DATA SHOWN:
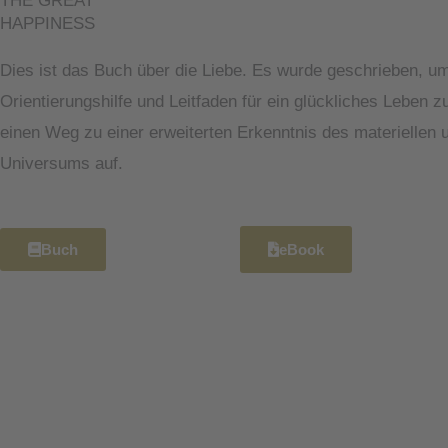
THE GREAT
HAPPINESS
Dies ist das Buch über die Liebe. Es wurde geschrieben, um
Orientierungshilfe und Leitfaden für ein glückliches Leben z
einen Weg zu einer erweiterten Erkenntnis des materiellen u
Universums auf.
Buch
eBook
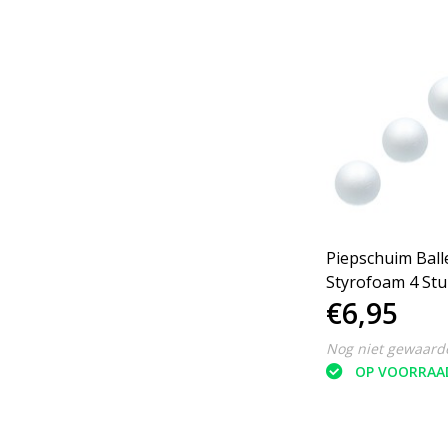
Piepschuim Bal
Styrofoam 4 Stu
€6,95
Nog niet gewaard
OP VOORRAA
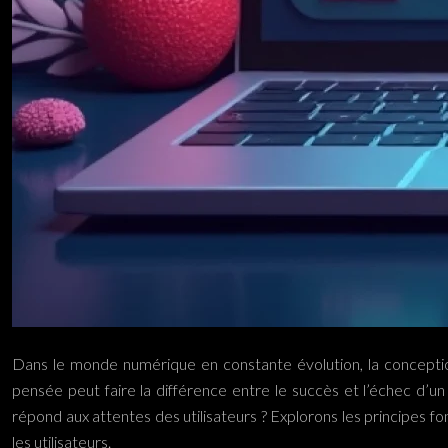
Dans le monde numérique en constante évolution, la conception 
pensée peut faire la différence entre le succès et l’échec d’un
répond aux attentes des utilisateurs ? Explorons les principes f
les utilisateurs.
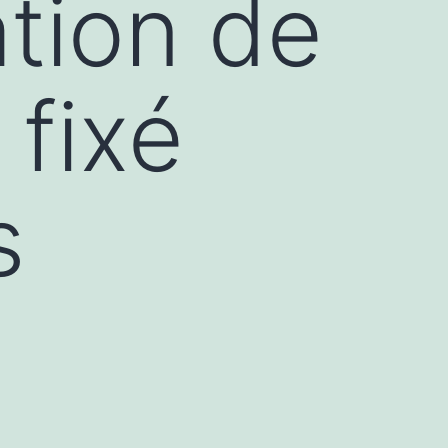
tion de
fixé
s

EXERCISE GOAL:
Please write out every line of the listing above exactly, and leave the images behind.

ANSWER BOX:
THE GREAT
HAPPINESS
Dies ist das Buch über die Liebe. Es wurde geschrieben, um
Orientierungshilfe und Leitfaden für ein glückliches Leben z
einen Weg zu einer erweiterten Erkenntnis des materiellen u
Universums auf.
Buch
eBook
Piepschuim Bal
Styrofoam 4 Stu
€6,95
Nog niet gewaard
OP VOORRAA
Dans le monde numérique en constante évolution, la conception 
pensée peut faire la différence entre le succès et l’échec d’un
répond aux attentes des utilisateurs ? Explorons les principes f
les utilisateurs.
tion de
fixé
s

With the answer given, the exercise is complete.